Al día siguiente, uno de los peones del tambo que se dirigía hacia la cocina con el balde de leche recién ordeñada, descubrió el cuerpo sin vida de la Directora sobre el césped húmedo por el rocío. La delicada garganta mostraba las marcas de dedos delgados que habían oprimido con implacable fuerza.
La policía descubrió luego, entre los bocetos que la mujer había realizado esa noche, uno que mostraba la figura de un hombre asomado a una de las ventanas de la torre como si hubiese estado observando a la autora del dibujo. Sin embargo, esa noche nadie había retirado las llaves que permitían acceder a la escalera que conducía al alto mirador.
Tres años más tarde, otro cuerpo estrangulado durante las primeras horas de la noche llenó de pavor a los habitantes del instituto. Esta vez la víctima fue el hijo de uno de los profesores, una criatura de nueve años que, con intención de ir a jugar con sus vecinos, abandonó su casa después de una tardía merienda. Corría el mes de agosto y a las siete de la tarde ya era noche cerrada.
La madre del pequeño fue quien vivió la terrible experiencia de encontrar el cadáver.

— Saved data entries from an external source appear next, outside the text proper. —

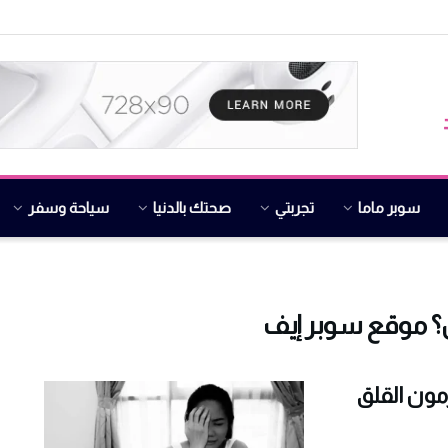
سوبر ماما
تجربتي
صحتك بالدنيا
سياحة وسفر
؟ موقع سوبر إيف
مون القلق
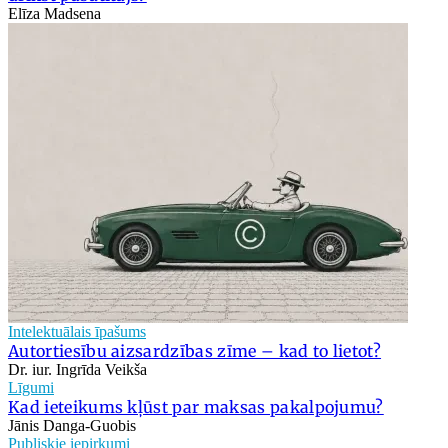
Elīza Madsena
Intelektuālais īpašums
Autortiesību aizsardzības zīme – kad to lietot?
Dr. iur. Ingrīda Veikša
Līgumi
Kad ieteikums kļūst par maksas pakalpojumu?
Jānis Danga-Guobis
Publiskie iepirkumi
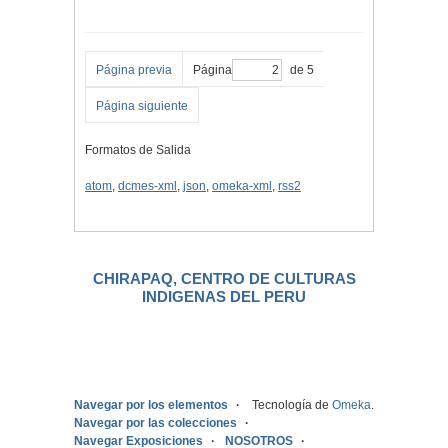
Página previa
Página
de 5
Página siguiente
Formatos de Salida
atom
,
dcmes-xml
,
json
,
omeka-xml
,
rss2
CHIRAPAQ, CENTRO DE CULTURAS
INDIGENAS DEL PERU
.
Navegar por los elementos
Tecnología de
Omeka
.
Navegar por las colecciones
Navegar Exposiciones
NOSOTROS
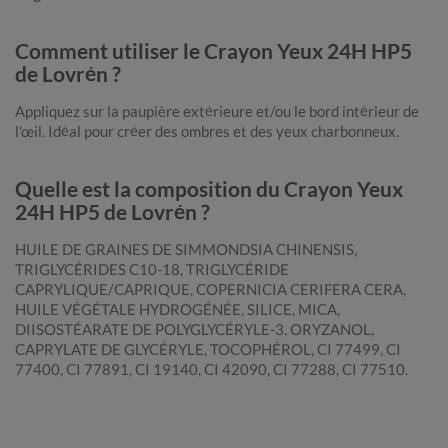
Comment utiliser le Crayon Yeux 24H HP5
de Lovrén ?
Appliquez sur la paupière extérieure et/ou le bord intérieur de
l'œil. Idéal pour créer des ombres et des yeux charbonneux.
Quelle est la composition du Crayon Yeux
24H HP5 de Lovrén ?
HUILE DE GRAINES DE SIMMONDSIA CHINENSIS,
TRIGLYCÉRIDES C10-18, TRIGLYCÉRIDE
CAPRYLIQUE/CAPRIQUE, COPERNICIA CERIFERA CERA,
HUILE VÉGÉTALE HYDROGÉNÉE, SILICE, MICA,
DIISOSTÉARATE DE POLYGLYCÉRYLE-3, ORYZANOL,
CAPRYLATE DE GLYCÉRYLE, TOCOPHÉROL, CI 77499, CI
77400, CI 77891, CI 19140, CI 42090, CI 77288, CI 77510.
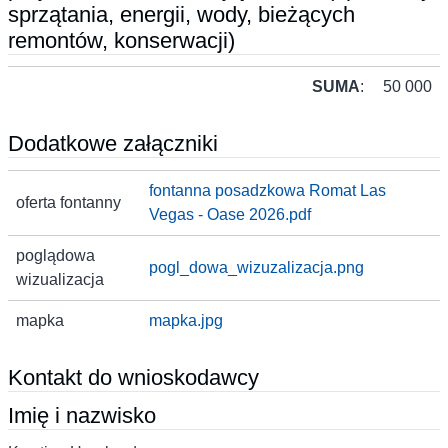
sprzątania, energii, wody, bieżących
remontów, konserwacji)
SUMA
:
50 000
Dodatkowe załączniki
fontanna posadzkowa Romat Las
oferta fontanny
Vegas - Oase 2026.pdf
poglądowa
pogl_dowa_wizuzalizacja.png
wizualizacja
mapka
mapka.jpg
Kontakt do wnioskodawcy
Imię i nazwisko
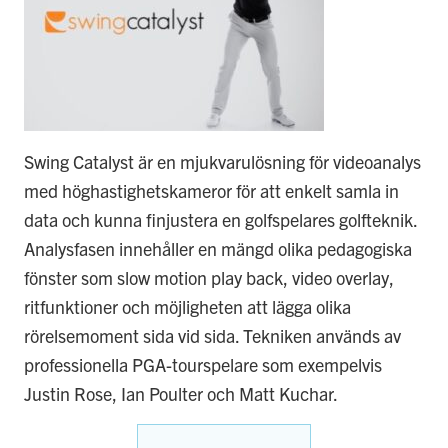
Swing Catalyst är en mjukvarulösning för videoanalys
med höghastighetskameror för att enkelt samla in
data och kunna finjustera en golfspelares golfteknik.
Analysfasen innehåller en mängd olika pedagogiska
fönster som slow motion play back, video overlay,
ritfunktioner och möjligheten att lägga olika
rörelsemoment sida vid sida. Tekniken används av
professionella PGA-tourspelare som exempelvis
Justin Rose, Ian Poulter och Matt Kuchar.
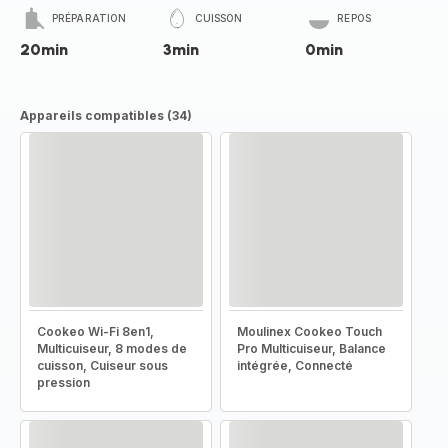
PRÉPARATION
CUISSON
REPOS
20min
3min
0min
Appareils compatibles (34)
Cookeo Wi-Fi 8en1,
Moulinex Cookeo Touch
Multicuiseur, 8 modes de
Pro Multicuiseur, Balance
cuisson, Cuiseur sous
intégrée, Connecté
pression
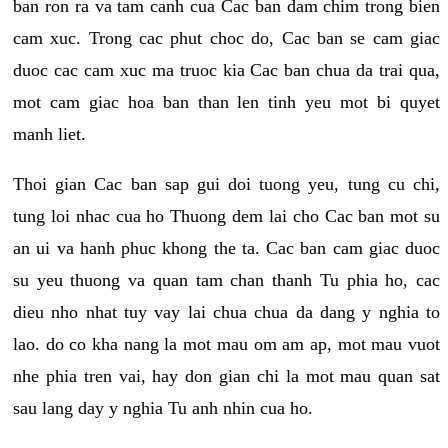
ban ron ra va tam canh cua Cac ban dam chim trong bien
cam xuc. Trong cac phut choc do, Cac ban se cam giac
duoc cac cam xuc ma truoc kia Cac ban chua da trai qua,
mot cam giac hoa ban than len tinh yeu mot bi quyet
manh liet.
Thoi gian Cac ban sap gui doi tuong yeu, tung cu chi,
tung loi nhac cua ho Thuong dem lai cho Cac ban mot su
an ui va hanh phuc khong the ta. Cac ban cam giac duoc
su yeu thuong va quan tam chan thanh Tu phia ho, cac
dieu nho nhat tuy vay lai chua chua da dang y nghia to
lao. do co kha nang la mot mau om am ap, mot mau vuot
nhe phia tren vai, hay don gian chi la mot mau quan sat
sau lang day y nghia Tu anh nhin cua ho.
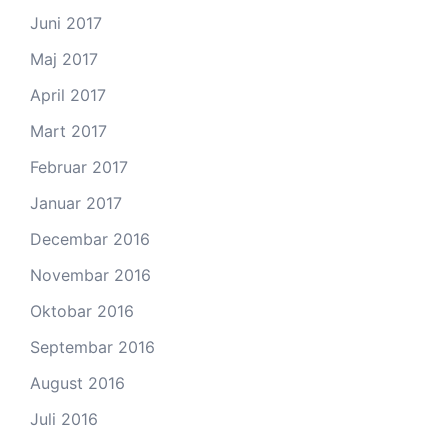
Juni 2017
Maj 2017
April 2017
Mart 2017
Februar 2017
Januar 2017
Decembar 2016
Novembar 2016
Oktobar 2016
Septembar 2016
August 2016
Juli 2016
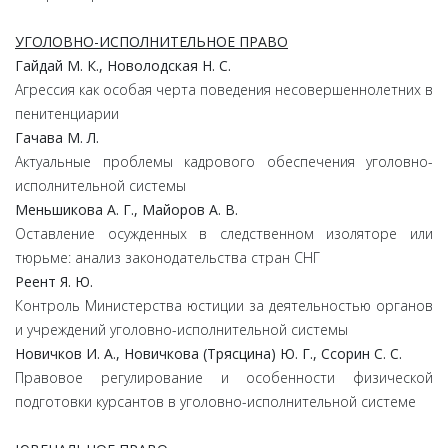
УГОЛОВНО-ИСПОЛНИТЕЛЬНОЕ ПРАВО
Гайдай М. К., Новолодская Н. С.
Агрессия как особая черта поведения несовершеннолетних в
пенитенциарии
Гачава М. Л.
Актуальные проблемы кадрового обеспечения уголовно-
исполнительной системы
Меньшикова А. Г., Майоров А. В.
Оставление осужденных в следственном изоляторе или
тюрьме: анализ законодательства стран СНГ
Реент Я. Ю.
Контроль Министерства юстиции за деятельностью органов
и учреждений уголовно-исполнительной системы
Новичков И. А., Новичкова (Трясцина) Ю. Г., Ссорин С. С.
Правовое регулирование и особенности физической
подготовки курсантов в уголовно-исполнительной системе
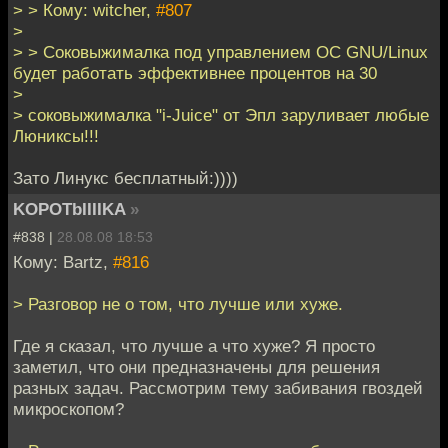
> > Кому: witcher,
#807
>
> > Соковыжималка под управлением ОС GNU/Linux
будет работать эффективнее процентов на 30
>
> соковыжималка "i-Juice" от Эпл заруливает любые
Люниксы!!!
Зато Линукс бесплатный:))))
KOPOTbIIIIKA
»
#838 |
28.08.08 18:53
Кому: Bartz,
#816
> Разговор не о том, что лучше или хуже.
Где я сказал, что лучше а что хуже? Я просто
заметил, что они предназначены для решения
разных задач. Рассмотрим тему забивания гвоздей
микроскопом?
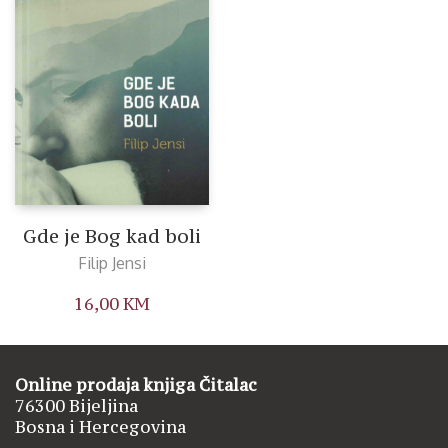
Gde je Bog kad boli
Filip Jensi
16,00
KM
Online prodaja knjiga Čitalac
76300 Bijeljina
Bosna i Hercegovina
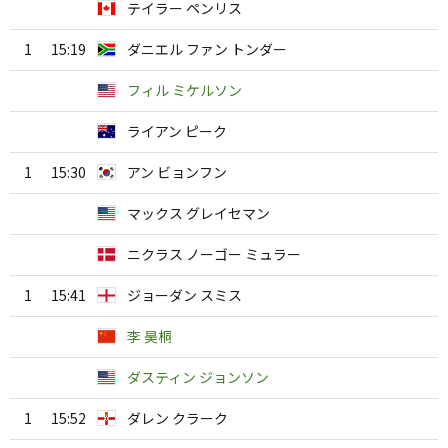
テイラー ペンリス
1
15:19
ダニエル ファン トンダー
フィル ミケルソン
ライアン ピーク
1
15:30
アン ビョンフン
マックス グレイセマン
ニクラス ノーゴー ミュラー
1
15:41
ジョーダン スミス
李 昊桐
ダスティン ジョンソン
1
15:52
ダレン クラーク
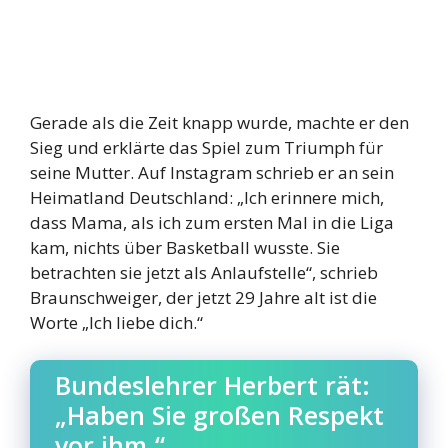
Gerade als die Zeit knapp wurde, machte er den
Sieg und erklärte das Spiel zum Triumph für
seine Mutter. Auf Instagram schrieb er an sein
Heimatland Deutschland: „Ich erinnere mich,
dass Mama, als ich zum ersten Mal in die Liga
kam, nichts über Basketball wusste. Sie
betrachten sie jetzt als Anlaufstelle“, schrieb
Braunschweiger, der jetzt 29 Jahre alt ist die
Worte „Ich liebe dich.“
Bundeslehrer Herbert rät:
„Haben Sie großen Respekt
vor ihm.“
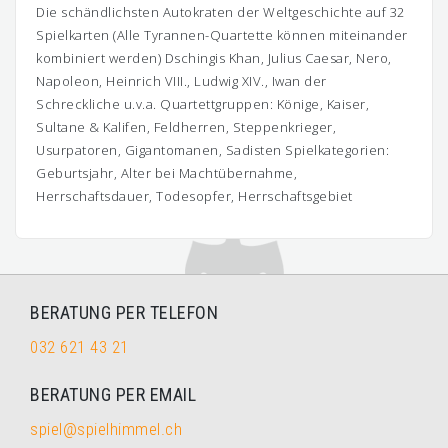
Die schändlichsten Autokraten der Weltgeschichte auf 32
Spielkarten (Alle Tyrannen-Quartette können miteinander
kombiniert werden) Dschingis Khan, Julius Caesar, Nero,
Napoleon, Heinrich VIII., Ludwig XIV., Iwan der
Schreckliche u.v.a. Quartettgruppen: Könige, Kaiser,
Sultane & Kalifen, Feldherren, Steppenkrieger,
Usurpatoren, Gigantomanen, Sadisten Spielkategorien:
Geburtsjahr, Alter bei Machtübernahme,
Herrschaftsdauer, Todesopfer, Herrschaftsgebiet
BERATUNG PER TELEFON
032 621 43 21
BERATUNG PER EMAIL
spiel@spielhimmel.ch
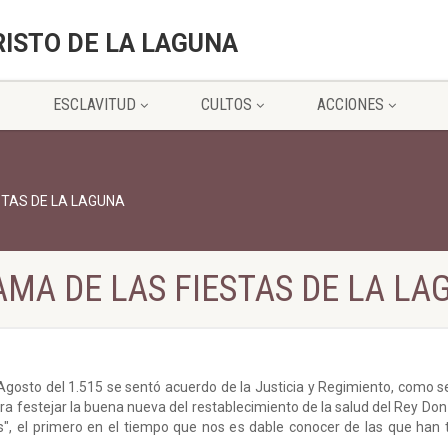
RISTO DE LA LAGUNA
ESCLAVITUD
CULTOS
ACCIONES
STAS DE LA LAGUNA
MA DE LAS FIESTAS DE LA LA
e Agosto del 1.515 se sentó acuerdo de la Justicia y Regimiento, como se
para festejar la buena nueva del restablecimiento de la salud del Rey Do
s", el primero en el tiempo que nos es dable conocer de las que han t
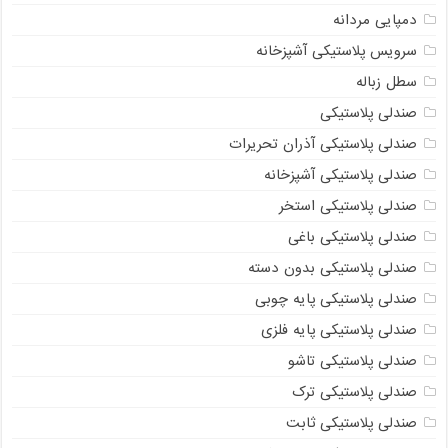
دمپایی مردانه
سرویس پلاستیکی آشپزخانه
سطل زباله
صندلی پلاستیکی
صندلی پلاستیکی آذران تحریرات
صندلی پلاستیکی آشپزخانه
صندلی پلاستیکی استخر
صندلی پلاستیکی باغی
صندلی پلاستیکی بدون دسته
صندلی پلاستیکی پایه چوبی
صندلی پلاستیکی پایه فلزی
صندلی پلاستیکی تاشو
صندلی پلاستیکی ترک
صندلی پلاستیکی ثابت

Al notar su ausencia, había salido a buscarlo y lo halló muy cerca del edificio en que hoy funciona la sede de la UBA.
El cuerpo presentaba las mismas marcas de dedos en el cuello, pero las huellas dejadas en el pasto indicaban que había sido arrastrado hacia allí desde el sector que ocupaban las viviendas habitadas por las familias de los docentes.
Los nóveles alumnos, aterrorizados por los relatos pero impulsados por la curiosidad, decidieron investigar sobre el espíritu asesino. Esperaron la noche del sábado, cuando la mitad de los celadores salía de franco, y salieron al parque.
El plan era dar una vuelta entera al edificio central sin perder de vista la torre cuyas almenas resultaban casi invisibles por la niebla. Iban ya culminando sin novedad su proyecto cuando una figura humana surgió ante ellos como si se hubiese materializado en la neblina. Los muchachos se paralizaron pero, como lo habían acordado, se unieron en un solo bloque mientras hacían sonar con todas sus fuerzas los silbatos metálicos hurtados del tablero en que los habían dejado los celadores de licencia.
Contaron después que la aparición, así como había llegado, se esfumó ante sus ojos mientras escuchaban los pasos apurados del personal de vigilancia que se acercaba convocado por el cacofónico concierto de silbatos.
Nunca más hubo noticias del “fantasma del Pellegrini”, pero algunos vecinos del barrio cuentan que, la noche en que se incendió el pabellón central del instituto en el año 2002, alcanzaron a ver entre la negra humareda, la figura de una persona que, erguida sobre las almenas de la torre amenazada por las llamas, contemplaba el derrumbe de los techos del edificio.